Akhirnya pada tahun 1935 Hans Spemann dianugerahi Nobel dalam bidang biologi sebagai penghargaan atas penemuan
The Primary Organizer dan perannya dalam penciptaan seluruh struktur jaringan, organ dan sistem janin. Ia juga menemukan bahwa organ ini tidak akan musnah untuk selama-lamanya.

DR. Utsman Gailan dari Mesir pada tahun 2003 melakukan penelitian dengan membakar dua rangkaian
tulang ekor terakhir dari lima tulang belakang kambing hingga benar-benar hitam seperti arang. Setelah diperiksa di laboratorium ternyata sel-sel tersebut sama sekali tidak terpengaruh.

Perkembangan ilmu pengetahuan dalam bidang embriologi terus berkembang, para ilmuwan lain termasuk ilmuwan genetika Keith L. Moore mencoba melakukan penelitian pada tulang ekor manusia dan mendapatkan kesimpulan yang sama pula.

Para ahli genetika dewasa ini sudah mengetahui bahwa sel-sel pita pertama telah dianugerahi oleh Sang Maha pencipta, kemampuan luar biasa untuk memproduksi sel-sel khusus sehingga dikenal pula dengan sebutan
Pleuropotent Primitive Streak Cells atau “Sel Pita pertama Berkemampuan banyak”.

Fakta ilmiah ini sesuai dengan
hadist Rasulullah SAW di atas bahwa “tulang ekor” berperan dalam proses penciptaan manusia. Lantas bagaimana dengan kebangkitan manusia? Simak pula hadist berikut yang diriwayatkan oleh HR. Bukhari :

“Diantara dua tiupan sangkakala lamanya empat puluh (entah 40 hari, bulan atau tahun). Kemudian Allah menurunkan air dari langit, mereka pun
bangkit seperti biji sawi menumbuhkan tunasnya. Tidaklah setiap manusia melainkan akan binasa, kecuali satu tulang, yakni tulang sulbi (tulang ekor), dengannya makhluk dibangkitkan pada hari kiamat.”

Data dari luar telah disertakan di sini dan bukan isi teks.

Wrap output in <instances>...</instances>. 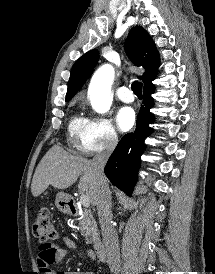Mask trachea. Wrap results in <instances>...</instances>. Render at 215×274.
Instances as JSON below:
<instances>
[{
	"instance_id": "3493384b",
	"label": "trachea",
	"mask_w": 215,
	"mask_h": 274,
	"mask_svg": "<svg viewBox=\"0 0 215 274\" xmlns=\"http://www.w3.org/2000/svg\"><path fill=\"white\" fill-rule=\"evenodd\" d=\"M132 90L138 97H142V83L141 82L134 81L132 83Z\"/></svg>"
}]
</instances>
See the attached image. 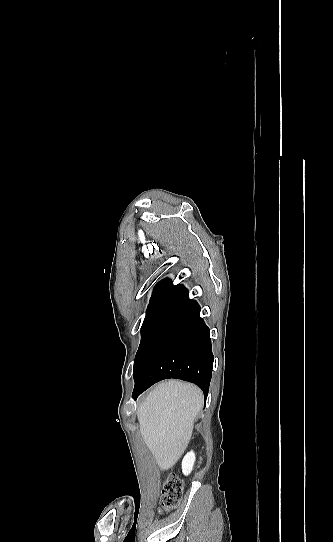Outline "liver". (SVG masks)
<instances>
[{
  "instance_id": "liver-1",
  "label": "liver",
  "mask_w": 333,
  "mask_h": 542,
  "mask_svg": "<svg viewBox=\"0 0 333 542\" xmlns=\"http://www.w3.org/2000/svg\"><path fill=\"white\" fill-rule=\"evenodd\" d=\"M202 406L201 390L178 380L162 382L140 404V434L162 472L173 468L186 450Z\"/></svg>"
}]
</instances>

Senada dengan hadist tersebut, Allah berfirman dalam Qs. Nuh ayat 17-18 : “Dan Allah menumbuhkan kamu dari tanah dengan sebaik-baiknya, kemudian Dia mengembalikan kamu ke dalam tanah dan mengeluarkan kamu (daripadanya pada hari kiamat) dengan
sebenar-benarnya.”

Allah mengibaratkan proses
penciptaan manusia dengan tumbuhnya pepohonan, kemudian mengibaratkan proses kebangkitannya seperti munculnya pepohonan di muka bumi. Dan Allah menegaskan bahwa manusia akan dibangkitkan pada hari kiamat “dengan sebenar-benarnya”. Kelak dihari kiamat nanti, semua manusia akan membuktikan kebenaran firman Allah tersebut.